July 25, 2005

Converting LaTeX document to Word (RTF) format

LaTeX2rtf Home. One of the slowest processes when collaborating on a manuscript is the tedious task of converting into different filetypes if either party is using a different word processor of even a different operating system. Working with my mentor (who only lives in the MS Windows 95 world of yesteryears) was quite a task in itself, to say the least; especially when I'm using LaTeX and BibTeX (pybliographer) in Linux for my manuscript. In the ideal world, you and your mentor are both using LaTeX and some CVS program to deal with the "on-the-fly" changes and revisions. But in the real world, you have a mentor who likes it "just the way it is." Fortunately for me, I was able to quickly hack up some scripts that made the conversion from LaTeX and BibTeX to MS Word with only minor manual editing.

The keys to managing and creating these scripts are: 1) the Makefile and 2) sed scripts. The Makefile allows you to assemble a smattering of text commands into one methodical unit and the sed script does the actual editing and changing of the resultant text file (the RTF file) to change a few annoyances or editing flaws that latex2rtf either misses or just isn't built to handle.

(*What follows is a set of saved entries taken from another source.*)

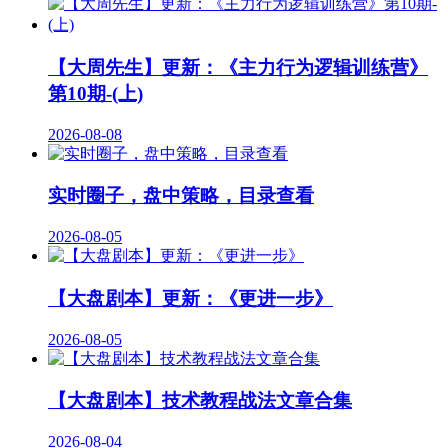
【大周先生】更新：《主力行为逻辑训练营》
第10期-(上)
2026-08-08
实时圈子，盘中策略，目录查看
2026-08-05
【大盘剧本】更新：《更进一步》
2026-08-05
【大盘剧本】技术教程战法文章合集
2026-08-04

Let's get down to the nitty-gritty. The following is my Makefile:

# My makefile to automate compiling all necessary docs

TARGET = paper

all: ps pdf html php

ps: $(TARGET).tex
latex $(TARGET).tex
bibtex $(TARGET)
latex $(TARGET).tex
bibtex $(TARGET)
latex $(TARGET).tex
dvips $(TARGET).dvi -o $(TARGET).ps

pdf: $(TARGET).tex
pdflatex $(TARGET).tex
bibtex $(TARGET)
pdflatex $(TARGET).tex
bibtex $(TARGET)
pdflatex $(TARGET).tex

html: $(TARGET).tex
tth -e2 -n1 -w2 -V $(TARGET).tex
bibtex $(TARGET)
tth -e2 -n1 -w2 -V $(TARGET).tex
bibtex $(TARGET)
tth -e2 -n1 -w2 -V $(TARGET).tex
./tthpostproc.sed $(TARGET).html > index.html

quickhtml: $(TARGET).tex
tth -e2 -n1 -w2 -V $(TARGET).tex
./tthpostproc.sed $(TARGET).html > index.html

php: header.php footer.php $(TARGET).tex
tth -r -e2 -n1 -w2 -V $(TARGET).tex
bibtex $(TARGET)
tth -r -e2 -n1 -w2 -V $(TARGET).tex
bibtex $(TARGET)
tth -r -e2 -n1 -w2 -V $(TARGET).tex
cat header.php > index.php
./tthpostprocraw.sed $(TARGET).html >> index.php
cat footer.php >> index.php

rtf: $(TARGET).tex
latex2rtf -o temp.rtf $(TARGET).tex
./rtfpostproc.sed temp.rtf > temp2.rtf
./rtfpostproc2.sed temp2.rtf > $(TARGET).rtf
rm temp.rtf temp2.rtf

tidy:
rm -f *~

clean:
rm -f *~
rm -f *.aux *.log *.toc *.lof *.lot *.bbl *.blg *.out *.brf temp.rtf

Just follow the above template and you can command your Makefile to do whatever you wish. As you can see, I have different make options to either produce a postscript file (using the traditional latex and dvips sequences), a pdf file (using pdflatex), html (using tth, my favorite latex to html converter), or rtf (using latex2rtf). There are a few other commands to help me clean up unneeded files or to create files for php to serve up on a dynamic webpage. If you haven't figured it out already, put the Makefile in the directory where you keep all the LaTeX files you wish to typeset. Creating the ps, pdf or rtf file is a simple "make ps" or "make pdf" or "make rtf" command at the shell script prompt, respectively.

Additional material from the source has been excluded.